Frugal life

The great Greek philosopher Socrates believed that the wise person would instinctively lead a frugal life.

He himself would not even wear shoes; yet he constantly fell under the spell of the marketplace and would go there often to look at the wares on display.

When one of his friends asked why, Socrates said, “I love to go there and discover how many things I am perfectly happy without.”

Image: A 2004 postage stamp on Socrates from Bequia, an island in Saint Vincent and the Grenadines in the eastern Caribbean, courtesy www.philatelia.net.
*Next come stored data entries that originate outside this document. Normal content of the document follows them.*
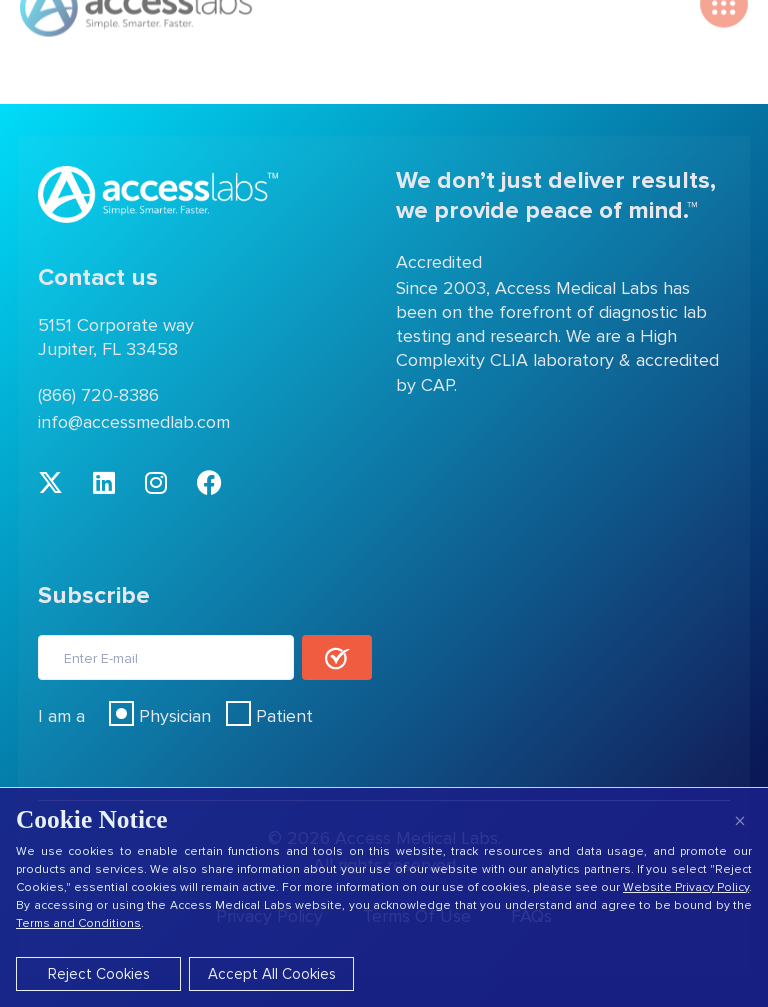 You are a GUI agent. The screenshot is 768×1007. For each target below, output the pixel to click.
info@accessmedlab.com (134, 422)
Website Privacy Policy (686, 887)
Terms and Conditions (78, 923)
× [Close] (740, 820)
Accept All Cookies (272, 974)
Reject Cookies (99, 974)
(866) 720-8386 (98, 395) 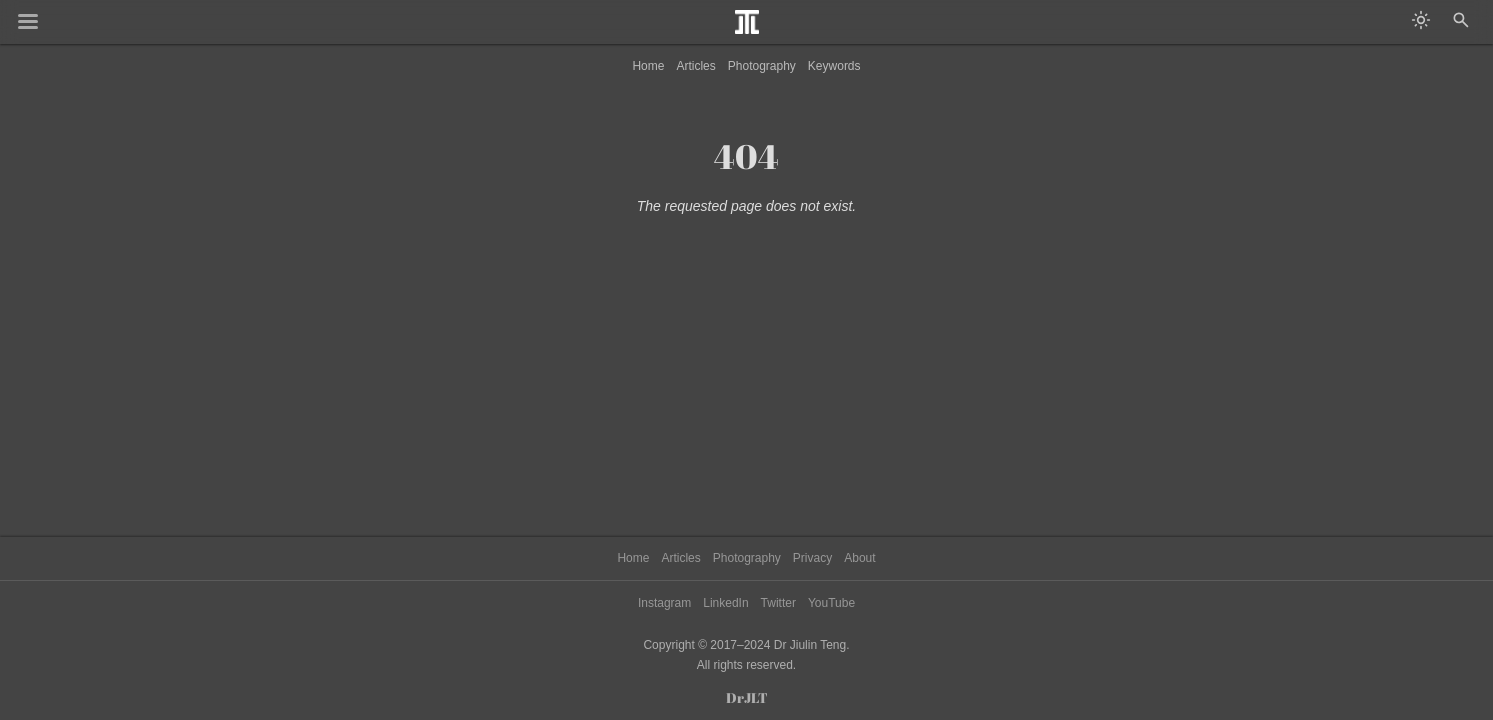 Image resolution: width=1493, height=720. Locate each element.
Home (648, 66)
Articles (695, 66)
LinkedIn (725, 603)
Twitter (778, 603)
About (859, 558)
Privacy (812, 558)
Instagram (664, 603)
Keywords (834, 66)
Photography (762, 66)
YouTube (831, 603)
Socrates (c. 470–399 BC) was a Greek philosopher from Athens who is credited as the founder of Western philosophy and among the first moral philosophers of the ethical tradition of thought. An enigmatic figure, Socrates authored no texts and is known mainly through the posthumous accounts of classical writers, particularly his students Plato and Xenophon. These accounts are written as dialogues, in which Socrates and his interlocutors examine a subject in the style of question and answer; they gave rise to the Socratic dialogue literary genre. Contradictory accounts of Socrates make a reconstruction of his philosophy nearly impossible, a situation known as the Socratic problem.

Quotes from Socrates:

Although Socrates did not write anything himself, he lives on through his quotes and the teachings of his disciples. Here are some quotes from Socrates:

  • “I cannot teach anybody anything. I can only make them think.”
  • “He who is not contented with what he has, would not be contented with what he would like to have.”
  • “In childhood be modest, in youth temperate, in adulthood just, and in old age prudent.”
  • “Nature has given us two ears, two eyes, and but one tongue-to the end that we should hear and see more than we speak.”
  • “Nothing is to be preferred before justice.”
  • “I am not an Athenian, nor a Greek, but a citizen of the world.”
  • “The only good is knowledge and the only evil is ignorance.”
  • “Be slow to fall into friendship; but when thou art in, continue firm and constant.”
  • “False words are not only evil in themselves, but they infect the soul with evil.”
  • “Life contains but two tragedies. One is not to get your heart’s desire; the other is to get it.”
  • “Think not those faithful who praise all thy words and actions, but those who kindly reprove thy faults.”
  • “Beauty is a short-lived tyranny.”
  • “Strong minds discuss ideas, average minds discuss events, weak minds discuss people.”
  • “Prefer knowledge to wealth, for the one is transitory, the other perpetual.”
  • “Thou shouldst eat to live; not live to eat.”
  • “Be the kind of person that you want people to think you are.”